RMCrypto.KeySize = 256;

And then the key size in byte[] should match with the size of the key above:

byte[] key = new byte[]{ 0x00, 0x01, 0x02, 0x03, 0x04, 0x05, 0x06, 0x07, 0x08, 0x09, 0x0A, 0x0B, 0x0C, 0x0D, 0x0E, 0x0F, 0x00, 0x01, 0x02, 0x03, 0x04, 0x05, 0x06, 0x07, 0x08, 0x09, 0x0A, 0x0B, 0x0C, 0x0D, 0x0E, 0x0F }; 
RMCrypto.Key = key;

Be sure to use a key that looks like random noise in order to get some security.

Currently your key is too short:

string password = @"myKey123";
byte[] key = UE.GetBytes(password);



回答2:


Padding is for padding the plaintext to the size of the block-length, it has nothing to do with the keysize.

In Rijndael, you are only allowed to use keys of length 128, 160, 192, 224 or 256 bit. (AES-128 --> 128 bit key, AES-256 --> 256 bit key. Block length is still 128 in both).

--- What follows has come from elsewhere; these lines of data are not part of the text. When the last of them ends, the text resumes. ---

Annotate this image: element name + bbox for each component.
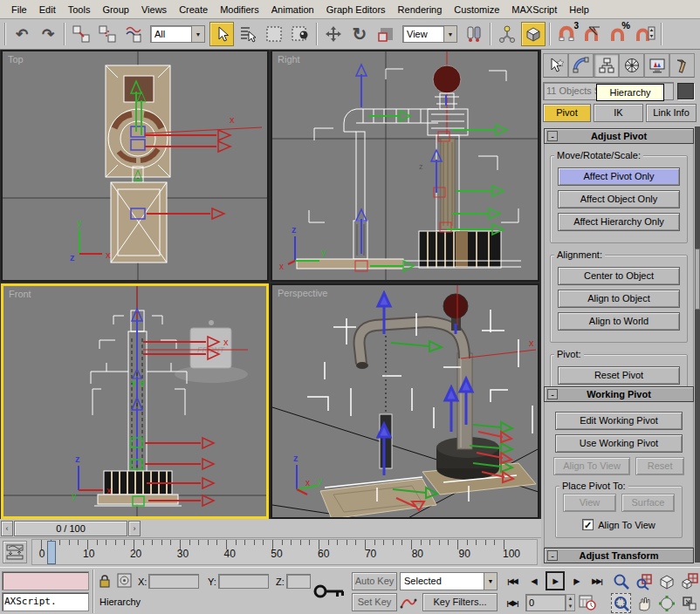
viewport-right-label[interactable]: Right bbox=[278, 54, 300, 65]
go-to-start-button[interactable]: |◀◀ bbox=[503, 571, 522, 590]
current-frame-field[interactable]: 0 bbox=[525, 594, 566, 611]
link-info-subtab[interactable]: Link Info bbox=[646, 104, 697, 122]
zoom-extents-icon[interactable] bbox=[656, 571, 676, 591]
select-and-rotate-icon[interactable]: ↻ bbox=[347, 22, 372, 46]
viewport-front[interactable]: Front FRONT bbox=[1, 283, 269, 519]
select-and-scale-icon[interactable] bbox=[374, 22, 398, 46]
track-bar-frame-handle[interactable] bbox=[47, 541, 56, 564]
object-color-swatch[interactable] bbox=[677, 83, 694, 99]
absolute-offset-mode-icon[interactable] bbox=[117, 573, 132, 590]
viewport-right-canvas[interactable]: z z y x bbox=[272, 51, 539, 282]
maxscript-mini-listener[interactable]: AXScript. bbox=[2, 592, 89, 611]
pan-hand-icon[interactable] bbox=[634, 593, 654, 613]
track-bar-ruler[interactable]: 0102030405060708090100 bbox=[31, 539, 538, 565]
menu-item[interactable]: Customize bbox=[448, 2, 505, 17]
select-object-icon[interactable] bbox=[209, 22, 234, 46]
x-coordinate-field[interactable] bbox=[148, 574, 199, 589]
adjust-transform-rollout-header[interactable]: - Adjust Transform bbox=[544, 548, 694, 563]
zoom-all-icon[interactable] bbox=[634, 571, 654, 591]
menu-item[interactable]: Modifiers bbox=[214, 2, 265, 17]
window-crossing-icon[interactable] bbox=[288, 22, 312, 46]
percent-snap-magnet-icon[interactable]: % bbox=[607, 22, 631, 46]
previous-frame-arrow[interactable]: ‹ bbox=[1, 521, 13, 536]
set-key-button[interactable]: Set Key bbox=[352, 593, 397, 611]
affect-object-only-button[interactable]: Affect Object Only bbox=[558, 190, 680, 208]
modify-tab-icon[interactable] bbox=[568, 53, 594, 78]
select-and-move-icon[interactable] bbox=[321, 22, 346, 46]
viewport-perspective[interactable]: Perspective bbox=[271, 283, 539, 519]
scrollbar-thumb[interactable] bbox=[695, 249, 700, 310]
zoom-extents-all-icon[interactable] bbox=[679, 571, 699, 591]
dropdown-arrow-icon[interactable]: ▼ bbox=[191, 26, 204, 42]
selection-filter-dropdown[interactable]: All ▼ bbox=[150, 25, 205, 43]
mini-curve-editor-icon[interactable] bbox=[3, 541, 27, 563]
next-frame-button[interactable]: |▶ bbox=[566, 571, 586, 590]
working-pivot-rollout-header[interactable]: - Working Pivot bbox=[544, 386, 694, 402]
manipulator-icon[interactable] bbox=[495, 22, 519, 46]
align-to-object-button[interactable]: Align to Object bbox=[558, 290, 680, 308]
select-and-link-icon[interactable] bbox=[69, 22, 93, 46]
collapse-icon[interactable]: - bbox=[547, 389, 558, 399]
use-working-pivot-button[interactable]: Use Working Pivot bbox=[555, 434, 682, 453]
reset-pivot-button[interactable]: Reset Pivot bbox=[558, 366, 680, 385]
time-slider-handle[interactable]: 0 / 100 bbox=[14, 521, 127, 536]
dropdown-arrow-icon[interactable]: ▼ bbox=[443, 26, 456, 42]
key-filters-button[interactable]: Key Filters... bbox=[422, 593, 498, 611]
menu-item[interactable]: Views bbox=[135, 2, 173, 17]
utilities-tab-icon[interactable] bbox=[669, 53, 695, 78]
spinner-snap-magnet-icon[interactable] bbox=[633, 22, 657, 46]
viewport-top-canvas[interactable]: x y x z bbox=[3, 51, 269, 282]
affect-hierarchy-only-button[interactable]: Affect Hierarchy Only bbox=[558, 213, 680, 231]
default-in-out-tangents-icon[interactable] bbox=[400, 594, 417, 611]
previous-frame-button[interactable]: ◀| bbox=[525, 571, 544, 590]
selection-lock-icon[interactable] bbox=[99, 574, 111, 590]
snaps-toggle-icon[interactable] bbox=[521, 22, 546, 46]
place-pivot-surface-button[interactable]: Surface bbox=[621, 494, 675, 512]
snap-3d-magnet-icon[interactable]: 3 bbox=[554, 22, 579, 46]
key-mode-toggle-button[interactable]: |◀▶| bbox=[503, 593, 522, 612]
time-configuration-icon[interactable] bbox=[579, 594, 596, 611]
viewport-perspective-label[interactable]: Perspective bbox=[278, 288, 327, 298]
pivot-subtab[interactable]: Pivot bbox=[543, 104, 591, 122]
viewport-top-label[interactable]: Top bbox=[8, 54, 24, 65]
y-coordinate-field[interactable] bbox=[218, 574, 269, 589]
motion-tab-icon[interactable] bbox=[619, 53, 644, 78]
display-tab-icon[interactable] bbox=[644, 53, 669, 78]
collapse-icon[interactable]: - bbox=[547, 131, 558, 141]
command-panel-scrollbar[interactable] bbox=[695, 126, 700, 563]
menu-item[interactable]: Edit bbox=[33, 2, 62, 17]
viewport-front-canvas[interactable]: FRONT bbox=[3, 286, 266, 516]
maxscript-mini-listener-macro[interactable] bbox=[2, 571, 89, 590]
menu-item[interactable]: Tools bbox=[62, 2, 97, 17]
dropdown-arrow-icon[interactable]: ▼ bbox=[484, 573, 497, 590]
menu-item[interactable]: Animation bbox=[265, 2, 320, 17]
menu-item[interactable]: Rendering bbox=[392, 2, 449, 17]
rectangular-selection-region-icon[interactable] bbox=[262, 22, 286, 46]
arc-rotate-orbit-icon[interactable] bbox=[656, 593, 676, 613]
unlink-selection-icon[interactable] bbox=[95, 22, 120, 46]
align-to-view-checkbox[interactable]: ✓ bbox=[582, 519, 594, 530]
edit-working-pivot-button[interactable]: Edit Working Pivot bbox=[555, 412, 682, 430]
menu-item[interactable]: MAXScript bbox=[505, 2, 563, 17]
collapse-icon[interactable]: - bbox=[547, 550, 558, 561]
center-to-object-button[interactable]: Center to Object bbox=[558, 267, 680, 285]
affect-pivot-only-button[interactable]: Affect Pivot Only bbox=[558, 167, 680, 186]
redo-icon[interactable]: ↷ bbox=[36, 22, 60, 46]
reference-coordinate-dropdown[interactable]: View ▼ bbox=[402, 25, 457, 43]
menu-item[interactable]: File bbox=[5, 2, 33, 17]
ik-subtab[interactable]: IK bbox=[594, 104, 643, 122]
selection-set-dropdown[interactable]: Selected ▼ bbox=[400, 572, 498, 590]
go-to-end-button[interactable]: ▶▶| bbox=[587, 571, 607, 590]
viewport-front-label[interactable]: Front bbox=[9, 289, 31, 299]
menu-item[interactable]: Help bbox=[563, 2, 595, 17]
select-by-name-icon[interactable] bbox=[236, 22, 260, 46]
adjust-pivot-rollout-header[interactable]: - Adjust Pivot bbox=[544, 128, 694, 144]
align-to-view-button[interactable]: Align To View bbox=[553, 457, 630, 475]
frame-spinner[interactable]: ▲▼ bbox=[566, 594, 575, 611]
menu-item[interactable]: Graph Editors bbox=[320, 2, 392, 17]
maximize-viewport-toggle-icon[interactable] bbox=[679, 593, 699, 613]
place-pivot-view-button[interactable]: View bbox=[563, 494, 616, 512]
menu-item[interactable]: Group bbox=[96, 2, 135, 17]
angle-snap-magnet-icon[interactable] bbox=[580, 22, 605, 46]
hierarchy-tab-icon[interactable] bbox=[594, 53, 619, 78]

You cannot trivially change the keylength of a cipher. Usually you'd use key-derivation functions anyways (which in term use hash functions) to get a 128-bit (or whatever size you need) key out of a password-string.

In short, you're misunderstanding padding and the key-lengths of the cipher you're trying to use. If you want arbitrary-length password-strings, use key derivation function. The code in the first link you posted uses e.g. the Rfc2898DeriveBytes class.

To set the key length, FIRST change the property .KeySize, THEN set the key.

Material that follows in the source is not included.